I installed Biopython and Seaborn  using the Gemini helper.

My goal for the day is to just get started somewhere. I found the the rRNA sequences on the NCBI datasets.

https://www.ncbi.nlm.nih.gov/datasets/gene/GCF_000006945.2/?gene_type=rRNA

It's a reference sequence for Salmonella enterica subsp. enterica serovar Typhimurium str. LT2 ASM694v2 (GCF_000006945.2)
Annotation Name: Annotation submitted by NCBI RefSeq (September 7, 2022)

I picked that because I have the most familiarity with Salmonella and rRNA is relatively small and well documented.

I'm following BioPython's Cookbook for now.


In [4]:

import seaborn as sns
import matplotlib.pyplot as plt
import pandas as pd
import numpy as np
import Bio

This is following Chapter 2.2 in the Biopython Docs.

In [7]:
from Bio.Seq import Seq
my_seq = Seq("AGTACACTGGT")
my_seq
Seq('AGTACACTGGT')
print(my_seq)


AGTACACTGGT


In [23]:
my_seq = Seq("AGTACACTGGT")
my_seq.complement()
my_seq.reverse_complement()
print("this is the complement " + my_seq.complement())

print("This is the reverse complement " + my_seq.reverse_complement())
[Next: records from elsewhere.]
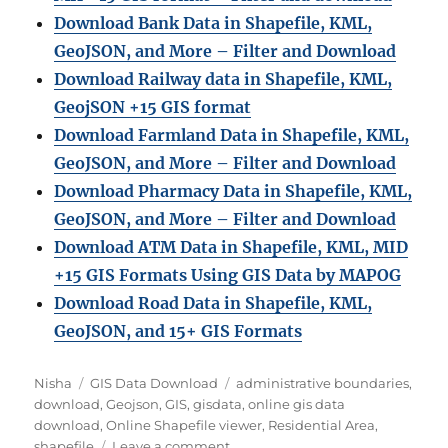
Download Bank Data in Shapefile, KML,
GeoJSON, and More – Filter and Download
Download Railway data in Shapefile, KML,
GeojSON +15 GIS format
Download Farmland Data in Shapefile, KML,
GeoJSON, and More – Filter and Downloa
d
Download Pharmacy Data in Shapefile, KML,
GeoJSON, and More – Filter and Download
Download ATM Data in Shapefile, KML, MID
+15 GIS Formats Using GIS Data by MAPOG
Download Road Data in Shapefile, KML,
GeoJSON, and 15+ GIS Formats
A
C
T
Nisha
GIS Data Download
administrative boundaries
,
u
a
a
download
,
Geojson
,
GIS
,
gisdata
,
online gis data
t
t
g
download
,
Online Shapefile viewer
,
Residential Area
,
h
e
o
s
shapefile
Leave a comment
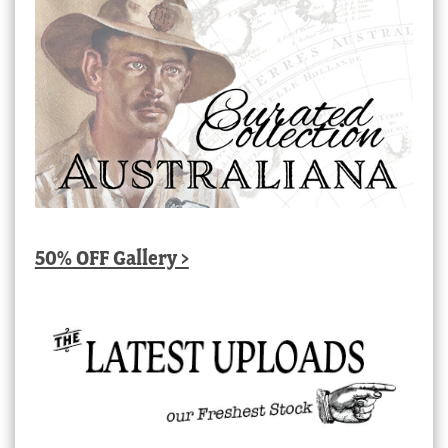
50% OFF Gallery >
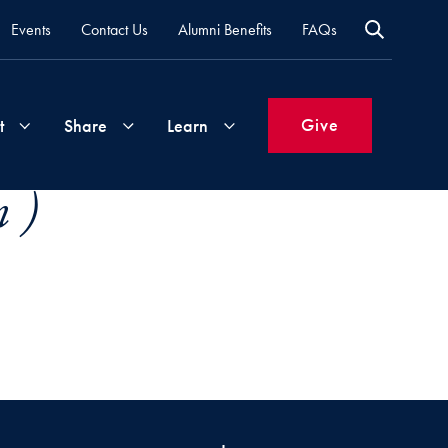
Events
Contact Us
Alumni Benefits
FAQs
Give
t
Share
Learn
 )
Join
Your
What's
Groups
Time
New
&
Expertise
Volunteer
How
to
Life
Support
Attend
Updates
Georgetown
Events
this is the complement TCATGTGACCA
This is the reverse complement ACCAGTGTACT


Now we are getting more interesting. The first thing is a way to count the fraction of G and C in the string. This is useful for a multitude of reasons, but experimentally, it's the fact that you may need a higher temperature/ more time using PCR to dissolve the hydrogen bonds between G and C.

In [24]:
from Bio.Seq import Seq
from Bio.SeqUtils import gc_fraction
my_seq = Seq("GATCGATGGGCCTATATAGGATCGAAAATCGC")
gc_fraction(my_seq)

0.46875

Practicing slicing a sequence:



In [30]:

my_seq = Seq("GATCGATGGGCCTATATAGGATCGAAAATCGC")
print(my_seq[4:12])
print(my_seq[0:3])
print(my_seq[0::3])
print(my_seq[1::3])
print(my_seq[2::3])



GATGGGCC
GAT
GCTGTAGTAAG
AGGCATGCATC
TAGCTAAGAC


Continuing my read through the doc, I noticed something I have never seen before the 5'-3' strand is referred to as the "Watson Strand" (used as the template strand during transcription) and the 3'-5' strand is called the "Crick Strand".

So this is all to say

5'-3' is referred to as
*   the Watson strand
*   strand -1
*   template strand (for transcription)

3'-5' is referred to as:
*   the Crick Strand
*   strand +1
*   the coding strand

So we have a coding DNA Sequence, and when we use reverse complement we get the template sequence, but it is written **5'-3'** not 3'-5'.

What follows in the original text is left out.